Changes in Sedentary and Active Lifestyle, Diet Quality and Body Composition Nine Months after an Education Program in Polish Students Aged 11-12 Years: Report from the ABC of Healthy Eating Study
Lidia Wadolowska , Jadwiga Hamulka , Joanna Kowalkowska , Natalia Ulewicz , Monika Hoffmann , Magdalena Gornicka , Monika Bronkowska , Teresa Leszczyńska , Pawel Glibowski , Renata Korzeniowska-Ginter
AbstractThe sustainability of education focused on improving the dietary and lifestyle behaviours of teenagers has not been extensively studied. The aim of this study was to determine the sustainability of diet-related and lifestyle-related school-based education on sedentary and active lifestyle, diet quality and body composition of Polish pre-teenagers in a medium-term follow-up study. An education-based intervention study was carried out on 464 students aged 11–12 years (educated/control group: 319/145). Anthropometric measurements were taken and body mass index (BMI) and waist-to-height ratios (WHtR) were calculated, both at the baseline and after nine months.
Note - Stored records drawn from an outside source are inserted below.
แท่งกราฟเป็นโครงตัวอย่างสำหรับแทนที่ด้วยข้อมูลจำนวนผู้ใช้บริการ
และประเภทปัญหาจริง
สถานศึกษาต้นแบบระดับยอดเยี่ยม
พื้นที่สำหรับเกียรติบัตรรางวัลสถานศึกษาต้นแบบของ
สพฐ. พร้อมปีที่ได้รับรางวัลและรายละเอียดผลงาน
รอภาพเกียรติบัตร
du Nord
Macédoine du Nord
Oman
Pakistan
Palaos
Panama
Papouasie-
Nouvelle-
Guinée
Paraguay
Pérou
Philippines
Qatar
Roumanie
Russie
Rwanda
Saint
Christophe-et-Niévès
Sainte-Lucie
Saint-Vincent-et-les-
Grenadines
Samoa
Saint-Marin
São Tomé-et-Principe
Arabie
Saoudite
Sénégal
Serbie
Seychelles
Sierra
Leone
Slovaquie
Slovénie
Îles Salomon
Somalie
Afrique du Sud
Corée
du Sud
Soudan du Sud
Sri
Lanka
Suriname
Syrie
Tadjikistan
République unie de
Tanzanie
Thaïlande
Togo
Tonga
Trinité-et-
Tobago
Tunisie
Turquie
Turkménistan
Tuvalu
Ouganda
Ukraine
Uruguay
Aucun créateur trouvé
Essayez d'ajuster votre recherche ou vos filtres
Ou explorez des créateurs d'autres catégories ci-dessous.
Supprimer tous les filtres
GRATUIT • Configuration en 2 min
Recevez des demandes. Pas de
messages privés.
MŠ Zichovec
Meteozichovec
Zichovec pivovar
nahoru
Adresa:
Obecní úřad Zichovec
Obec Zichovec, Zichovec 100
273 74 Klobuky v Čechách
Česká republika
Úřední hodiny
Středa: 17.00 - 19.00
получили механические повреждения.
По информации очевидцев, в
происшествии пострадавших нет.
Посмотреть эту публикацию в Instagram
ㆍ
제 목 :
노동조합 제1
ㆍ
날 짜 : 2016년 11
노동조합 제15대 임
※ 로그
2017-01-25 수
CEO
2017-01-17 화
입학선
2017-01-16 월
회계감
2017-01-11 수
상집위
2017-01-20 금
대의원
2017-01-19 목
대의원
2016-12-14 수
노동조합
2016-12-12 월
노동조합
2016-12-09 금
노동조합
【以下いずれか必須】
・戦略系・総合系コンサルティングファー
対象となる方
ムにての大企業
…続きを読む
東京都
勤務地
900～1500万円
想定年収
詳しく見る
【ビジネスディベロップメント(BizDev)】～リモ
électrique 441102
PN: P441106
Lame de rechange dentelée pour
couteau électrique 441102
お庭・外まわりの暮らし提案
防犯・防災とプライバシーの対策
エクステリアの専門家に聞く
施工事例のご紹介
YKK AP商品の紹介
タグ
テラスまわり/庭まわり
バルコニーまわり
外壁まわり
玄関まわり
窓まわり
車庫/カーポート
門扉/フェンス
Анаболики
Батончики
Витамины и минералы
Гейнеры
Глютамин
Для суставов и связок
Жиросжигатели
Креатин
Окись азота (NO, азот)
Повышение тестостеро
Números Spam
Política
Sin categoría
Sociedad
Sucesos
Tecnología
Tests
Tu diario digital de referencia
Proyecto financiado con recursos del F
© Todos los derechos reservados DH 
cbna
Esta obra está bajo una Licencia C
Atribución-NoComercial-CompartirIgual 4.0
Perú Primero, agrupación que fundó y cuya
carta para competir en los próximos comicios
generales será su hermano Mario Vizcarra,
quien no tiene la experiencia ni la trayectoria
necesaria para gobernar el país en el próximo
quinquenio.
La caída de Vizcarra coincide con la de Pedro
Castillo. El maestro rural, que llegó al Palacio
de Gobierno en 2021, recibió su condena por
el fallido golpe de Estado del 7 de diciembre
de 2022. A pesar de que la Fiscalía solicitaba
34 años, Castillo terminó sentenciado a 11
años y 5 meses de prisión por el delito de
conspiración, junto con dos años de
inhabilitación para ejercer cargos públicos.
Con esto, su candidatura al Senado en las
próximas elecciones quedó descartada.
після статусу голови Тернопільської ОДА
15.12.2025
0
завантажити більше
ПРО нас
Dietary data from a short-form food frequency questionnaire (SF-FFQ4PolishChildren) were collected. Two measures of lifestyle (screen time, physical activity) and two diet quality scores (pro-healthy, pHDI, and non-healthy, nHDI) were established. After nine months, in the educated group (vs. control) a significantly higher increase was found in nutrition knowledge score (mean difference of the change: 1.8 points) with a significantly higher decrease in physical activity (mean difference of the change: −0.20 points), nHDI (−2.3% points), the z-WHtR (−0.18 SD), and the z-waist circumference (−0.13 SD). Logistic regression modelling with an adjustment for confounders revealed that after nine months in the educated group (referent: control), the chance of adherence to a nutrition knowledge score of at least the median was over 2 times higher, and that of the nHDI category of at least the median was significantly lower (by 35%). In conclusion, diet-related and lifestyle-related school-based education from an almost one-year perspective can reduce central adiposity in pre-teenagers, despite a decrease in physical activity and the tendency to increase screen time. Central adiposity reduction can be attributed to the improvement of nutrition knowledge in pre-teenagers subjected to the provided education and to stopping the increase in unhealthy dietary habits.